The postmodern mood of the late 20th century and early 21st rejects any absolute authority or final divine revelation. It has promoted instead a world in which all religious persuasions are accepted as equally valid and equally true. It aggressively rejects proselytism by any religion that seeks to convince others of its unique truth claims. But does this notion hold water? Let me note three important responses.
First, radical pluralism violates the very rules of logic we all must live by. I'm not using the word "logic" in the sense of abstract rules Aristotle established ... and which we could debate. Instead I'm talking about "the set of relationships ... that must apply if any knowledge is possible and if any communicaiton of propositional knowledge is possible"1. To state with absolute confidence that there is no absolute truth is to affirm a self-defeating proposition; that is, one must assume the truth one denies in order to affirm and believe it.
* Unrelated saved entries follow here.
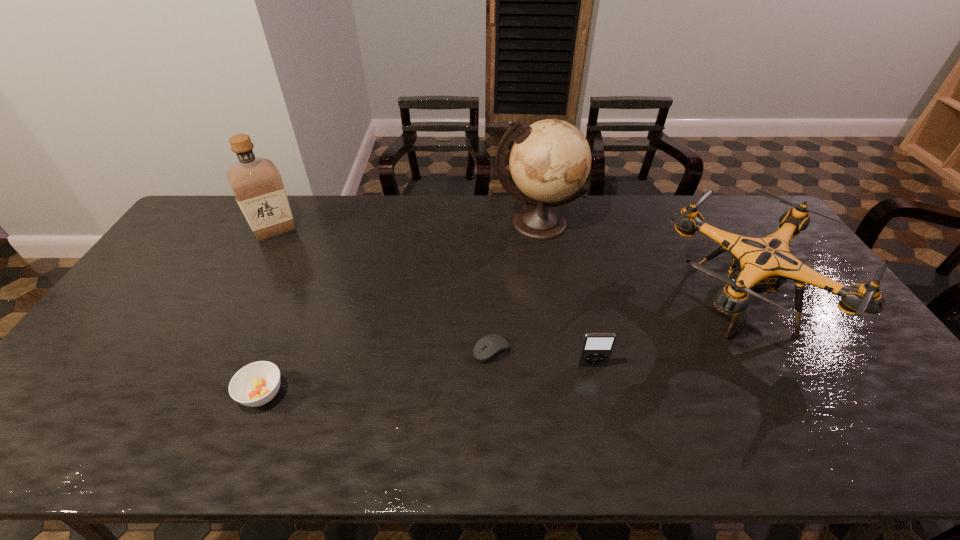 The height and width of the screenshot is (540, 960). In order to click on globe in this screenshot , I will do `click(550, 160)`.

Where is `the leftmost object`? the leftmost object is located at coordinates (256, 183).

Locate an element on the screen. Image resolution: width=960 pixels, height=540 pixels. drone is located at coordinates (760, 265).

Find the location of `the rightmost object`. the rightmost object is located at coordinates (760, 265).

Find the location of a particular element. The width and height of the screenshot is (960, 540). the fourth tallest object is located at coordinates (596, 349).

Image resolution: width=960 pixels, height=540 pixels. I want to click on the second object from left to right, so point(255,384).

You are a GUI agent. You are given a task and a screenshot of the screen. Output one action in this format:
    pyautogui.click(x=<x>, y=<y>)
    Task: Click on the fifth tallest object
    This screenshot has height=540, width=960.
    Given the screenshot: What is the action you would take?
    pyautogui.click(x=255, y=384)

I want to click on the shortest object, so click(491, 347).

Locate an element on the screen. Image resolution: width=960 pixels, height=540 pixels. vacant point located on the front-facing side of the globe is located at coordinates (542, 256).

Find the location of a particular element. This screenshot has width=960, height=540. vacant space located 0.310m on the front-facing side of the leftmost object is located at coordinates (229, 314).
For example, consider the 6th century BC Cretan philosopher Epimenedes' famous quip, "All Cretans are liars"2 (quoted by Paul in Titus 1:12-13). If this paradox means that nothing at all stated by a Cretan could be true, and if stated by a Cretan, then the statement cannot be true. Paul, of course, is not pressing the statement to that extent, but is using it as a hyperbole. But it does not seem that promoters of radical pluralism intend their belief as a hyperbole. Instead, they truly believe that there is a common core of ethical values all religions share (e.g. Hans Küng's Welt-Ethos). This is demonstrably false.
Second, radical pluralism undermines the very peaceful moral society it claims to defend. This is because it must suppress the teachings of any religion that challenges the relativism of radical pluralism. Consider a few examples:
- Some religious teachings preach that one must kill infidels; others state this is the prerogative of God alone (Matthew 13:24-30). These two notions cannot both be true at the same time. To allow free expression for both views in the same society, one will find that religiously-motivated violence can all too easily gain the upper hand.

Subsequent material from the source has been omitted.